As COVID-19 Lingers, Wealthy Nations Must Not Abandon Migrants

Humanitarian worker places a face mask on a child refugee during the COVID-19 pandemic. Photo: AFP

With no end in sight to the COVID-19 pandemic, tens of thousands of the world’s most vulnerable and desperate migrants are being socially excluded or abandoned to sickness and death within some of the wealthiest nations on Earth.

The social exclusion of migrants threatens local and global efforts to successfully control the spread of this transmissible disease both within and across borders. 

As a scholar who studies global health inequities, I have documented how migrants have suffered the worst health, social, and economic consequences of COVID-19 in Europe and the United States. France is a case in point.

Migrants in France

In 2020, my colleagues and I interviewed and surveyed hundreds of migrants in France, most of them men from African countries and Afghanistan, who are waiting for their asylum cases to be adjudicated by the French authorities. 

We assessed the impact of the pandemic and a nationwide lockdown on their lives and livelihoods, and how the treatment of migrants impacted France’s efforts to control the spread of COVID-19.

Our participants had a median age of 26, and most had only an elementary or secondary school education. They told us that their sub-standard living and sanitary conditions made them unable to follow the most basic COVID-19 protocols. Pseudonyms are used for confidentiality purposes.

Social Isolation, Loneliness, and Vulnerability

Fadjibma, a migrant from Guinea, reported, “It is practically impossible to follow the social distancing rule. We live in a small physical space, and it is overcrowded.” 

Mariame from Mali shared that she had to take public transportation to get to the “stores that sell food more cheaply” and that there were days when she had to go hungry due to a lack of money to buy food or a tram ticket. Not having money meant she was also not able to buy masks and hand sanitizers to protect herself from getting sick.

Many migrants also told us that they experience social isolation, loneliness, and vulnerability. 

Seydou, another migrant from Mali who had been living in a tight container with two other men for the last seven months, shared, “If one of us gets sick, what will happen to the rest of us? Where will we go? Where will they put us? Who will help us? Many of us are here alone with no one to help us if we get sick.”

When they do begin showing symptoms of infection, many of the migrants, fearing arrest and deportation as “sans-papiers” or undocumented individuals, do not leave their crowded quarters to obtain a COVID-19 test or to seek treatment.

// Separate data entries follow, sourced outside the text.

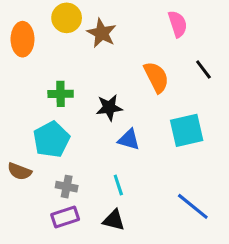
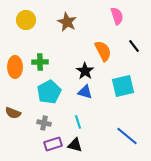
yellow circle: (67, 18) -> (26, 20), moved
orange ellipse: (23, 39) -> (15, 67), moved
black star: (109, 108) -> (85, 71), moved, turned -30
cyan pentagon: (51, 139) -> (49, 92), moved
purple rectangle: (65, 217) -> (53, 144), moved

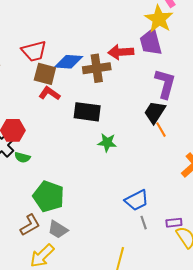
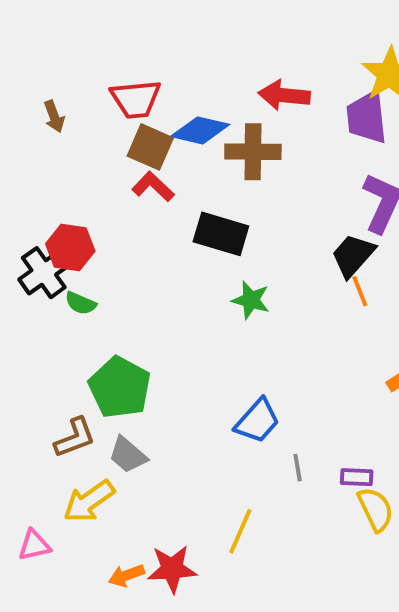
red arrow: (121, 52) -> (284, 95), moved
blue trapezoid: (137, 200) -> (257, 421), moved, turned -30

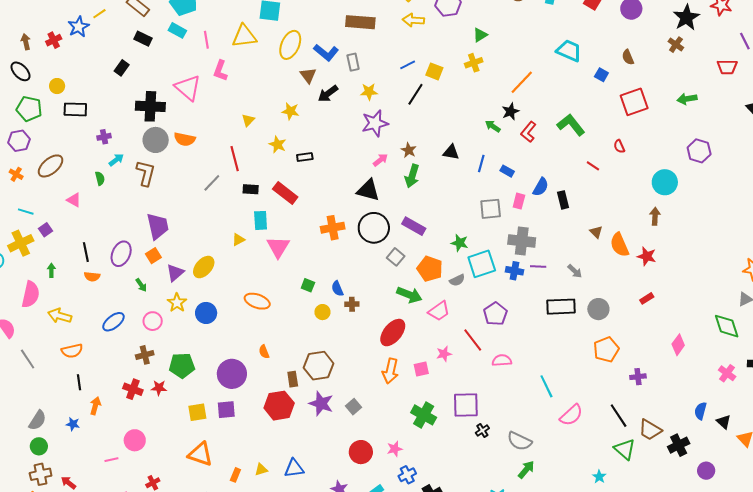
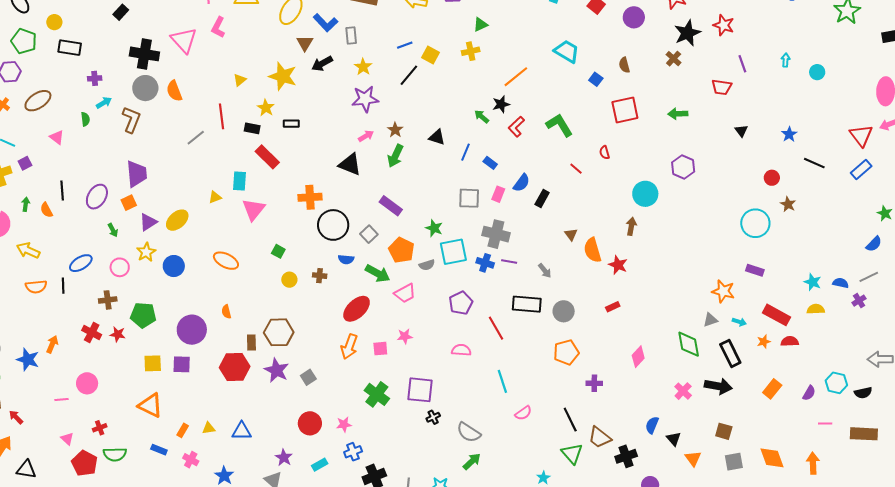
yellow star: (369, 92) -> (363, 67), turned 30
yellow star: (290, 111) -> (283, 76), size x1.6
orange semicircle: (185, 139) -> (174, 91), turned 50
black rectangle: (251, 189) -> (252, 128), moved
black rectangle: (563, 200) -> (542, 199), turned 36
black circle: (374, 228) -> (333, 225), moved
orange semicircle: (92, 277) -> (46, 210), moved, turned 49
blue semicircle: (337, 289) -> (346, 259), moved, turned -70
red line: (473, 340) -> (496, 328), moved
black line: (79, 382) -> (63, 286), moved
pink semicircle: (571, 415) -> (523, 413), size x0.7
blue star: (73, 424) -> (28, 359), size x1.6

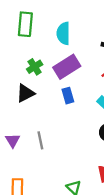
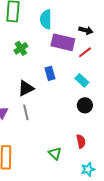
purple rectangle: (67, 67) -> (63, 42), moved, turned 45
black triangle: (25, 93) -> (26, 88), moved

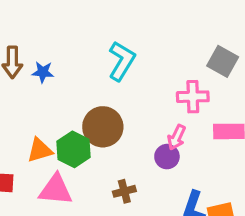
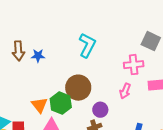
orange triangle: (40, 150) -> (39, 105), turned -48
purple circle: (167, 157) -> (100, 110), moved

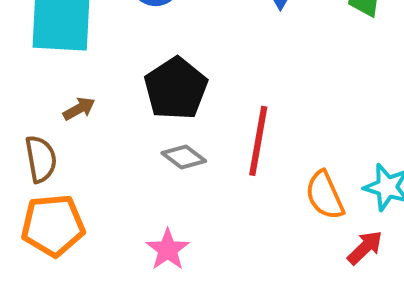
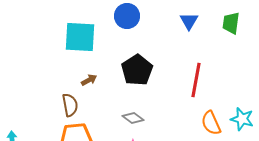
red line: (258, 141) -> (196, 80), moved
gray diamond: (184, 157) -> (133, 118), moved

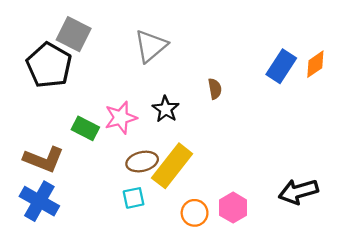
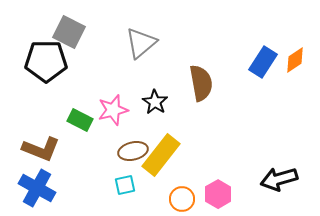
black pentagon: (49, 65) -> (46, 61), turned -30
brown semicircle: (215, 89) -> (201, 83), size x1.8

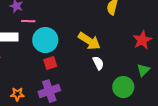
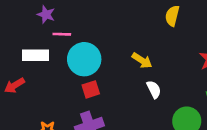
yellow arrow: (89, 41) -> (142, 61), size x0.7

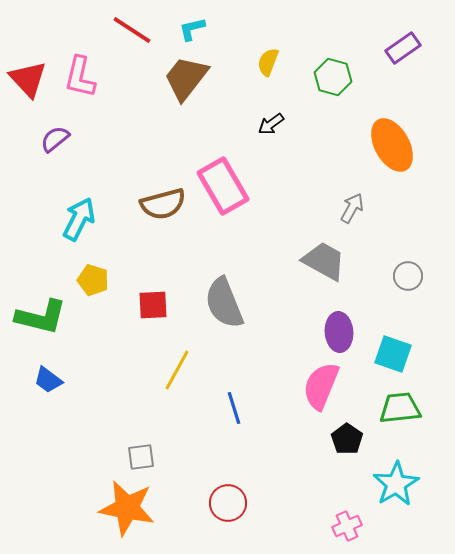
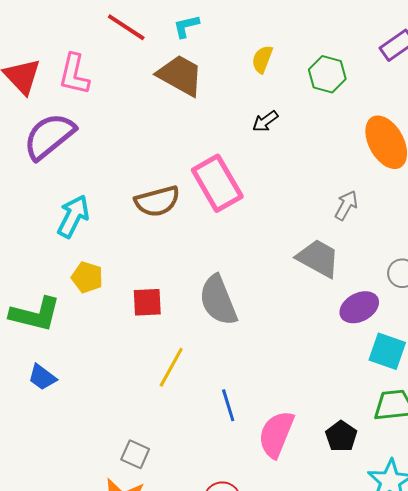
brown trapezoid: (186, 78) -> (180, 75), turned 81
purple semicircle: (55, 139) -> (49, 136), size x1.8
purple ellipse: (339, 332) -> (359, 307), moved, turned 66
pink semicircle: (321, 386) -> (276, 434), moved
gray square: (141, 457) -> (135, 454), turned 32

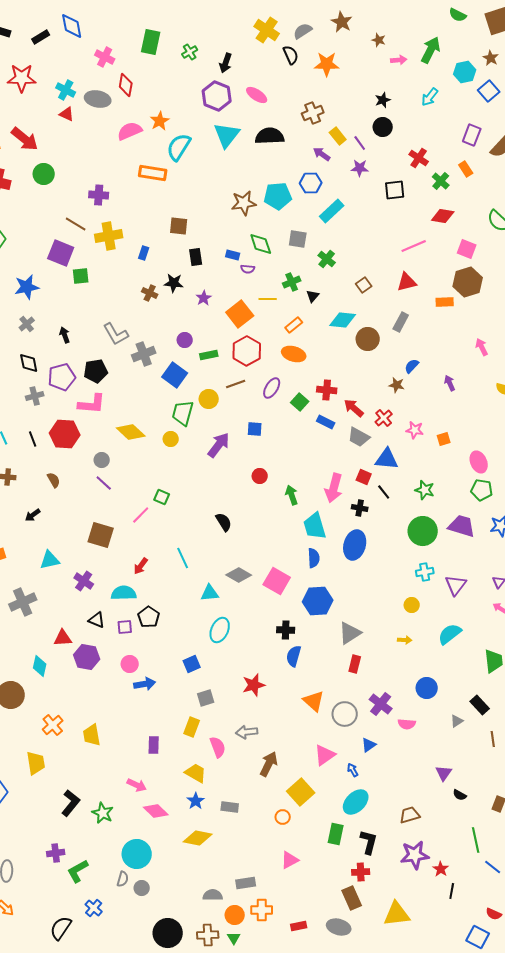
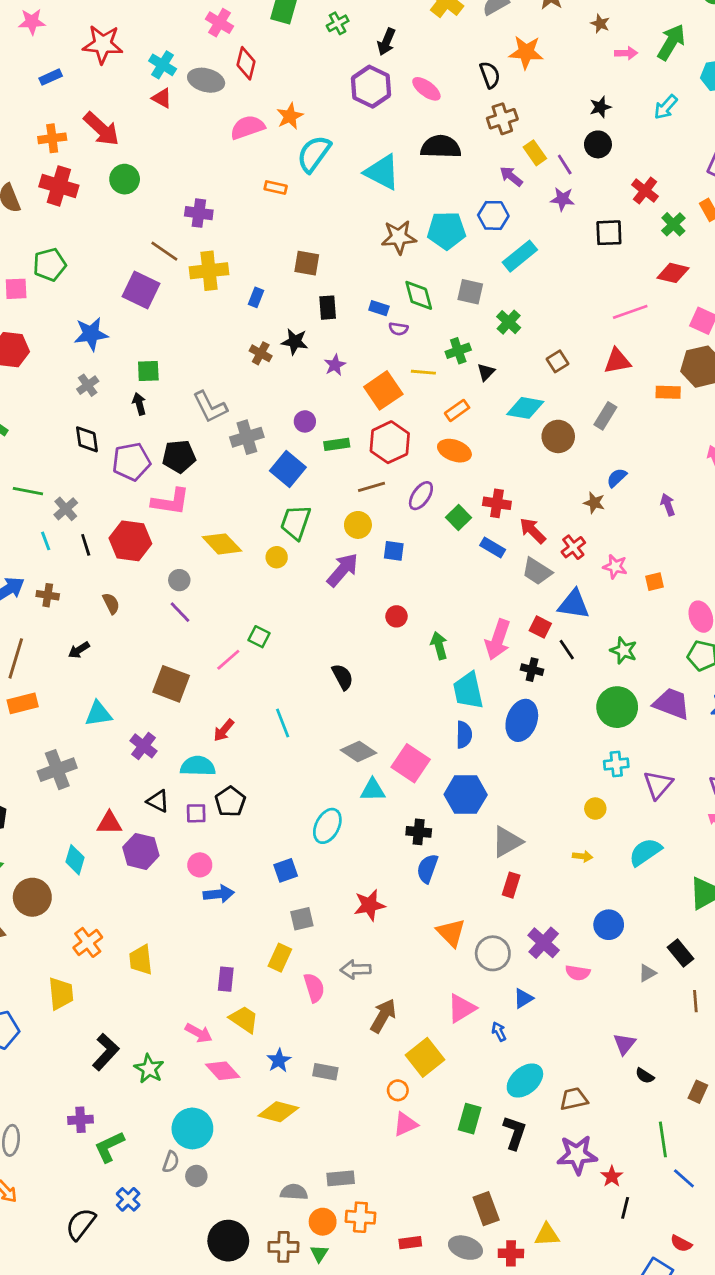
black semicircle: (291, 55) -> (490, 75), moved
cyan triangle: (227, 135) -> (382, 172), moved, turned -44
orange rectangle: (153, 173) -> (276, 187), size x0.6
green square: (81, 276) -> (148, 371), moved
gray cross: (35, 396) -> (66, 509), moved, turned -30
yellow circle: (209, 399) -> (358, 525), moved
cyan triangle: (210, 593) -> (373, 790), moved
yellow trapezoid: (196, 773) -> (244, 1019), moved
cyan ellipse: (356, 802) -> (525, 1081), moved
pink triangle: (290, 860) -> (405, 1124), moved
red cross: (361, 872) -> (511, 1253), moved
yellow triangle: (397, 914) -> (547, 1235), size x0.7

“Without my papers, I am excluded. I am afraid of going outside. I could get stopped. I am scared of getting deported,” said Mohamed, a recent migrant from Congo.

With government offices shut down due to the lockdown, many of the migrants were in limbo.

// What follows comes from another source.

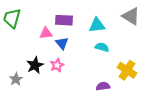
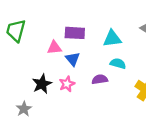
gray star: (16, 79) -> (24, 109), moved
purple semicircle: (103, 86) -> (100, 79), moved

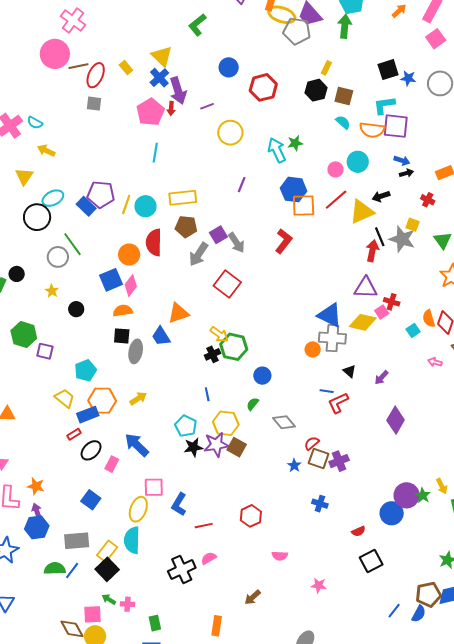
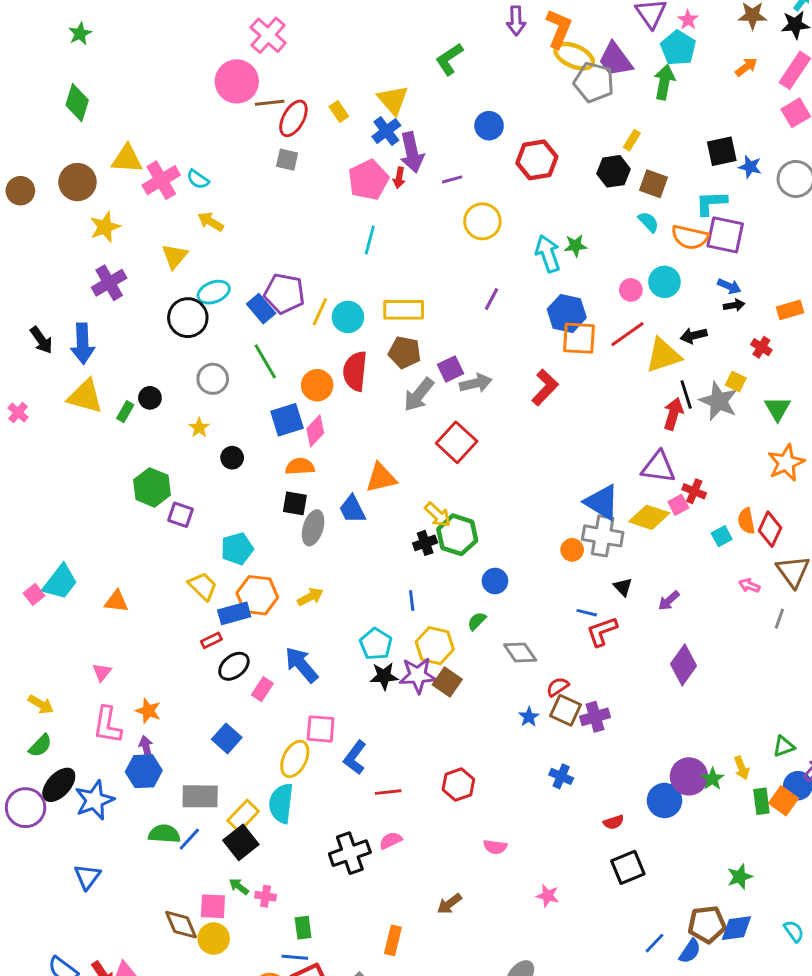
gray arrow: (236, 243) -> (476, 383), turned -75
green line: (72, 244) -> (265, 361), moved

Tabish, an Afghan man reflected: “When will my asylum application be processed? I have been waiting for 13 months already and now, there will be even more of a backlog of applications. I feel even less confident about my future.”

To control the COVID-19 pandemic, migrants must not be left behind.

Helping Refugees and Migrants During the Pandemic

How can France and other wealthy host nations, including the United States, assist these desperate men and their families who are living in precarious situations? 

First, any national plan for mitigating the infectious disease must specifically include refugees and migrants.

Second, migrants must have immediate access to safe living conditions and cost-free health care, including vaccination, testing, and new therapeutics. 

Third, migrants must no longer be invisible. Public-health agencies must report COVID-19 data that is broken down by country of birth, migration status, and self-reported race and ethnicity to ensure that services are available to the people who need it the most – and who can least afford to pay for it.

In addition, public health messaging and interventions must be adapted to the specific linguistic, cultural, and social circumstances of migrants to effectively prevent transmission within and beyond these communities. 

And, finally, we need to address the social determinants of health that disproportionately impact migrants in every aspect of their physical, mental, and social well-being, far beyond the COVID-19 pandemic.

As the world enters the third year of this pandemic, we must engineer a global response that includes migrants. In our interdependent world, “no one is safe until everyone is safe.”